What to produce
Below are the records; give the number of their lines that contain the word "Georges" and nothing more.

------------

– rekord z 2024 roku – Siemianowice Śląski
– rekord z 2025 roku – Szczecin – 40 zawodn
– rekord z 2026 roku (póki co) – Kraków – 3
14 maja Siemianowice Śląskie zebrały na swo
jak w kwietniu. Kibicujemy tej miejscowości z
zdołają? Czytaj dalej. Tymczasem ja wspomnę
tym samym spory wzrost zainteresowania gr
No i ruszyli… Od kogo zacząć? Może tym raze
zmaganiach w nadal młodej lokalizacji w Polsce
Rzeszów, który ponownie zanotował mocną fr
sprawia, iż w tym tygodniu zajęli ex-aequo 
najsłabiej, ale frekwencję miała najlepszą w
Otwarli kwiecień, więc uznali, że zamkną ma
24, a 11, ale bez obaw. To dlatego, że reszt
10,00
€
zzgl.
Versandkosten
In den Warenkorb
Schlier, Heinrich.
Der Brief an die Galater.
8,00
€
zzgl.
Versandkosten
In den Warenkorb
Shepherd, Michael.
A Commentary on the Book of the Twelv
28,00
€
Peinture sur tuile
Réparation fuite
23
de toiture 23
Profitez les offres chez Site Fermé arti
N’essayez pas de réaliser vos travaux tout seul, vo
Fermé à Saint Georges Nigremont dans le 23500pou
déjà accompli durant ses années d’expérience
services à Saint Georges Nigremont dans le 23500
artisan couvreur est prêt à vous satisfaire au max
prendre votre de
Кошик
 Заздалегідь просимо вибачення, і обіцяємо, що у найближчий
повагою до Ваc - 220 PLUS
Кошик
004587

------------

Expected answer
2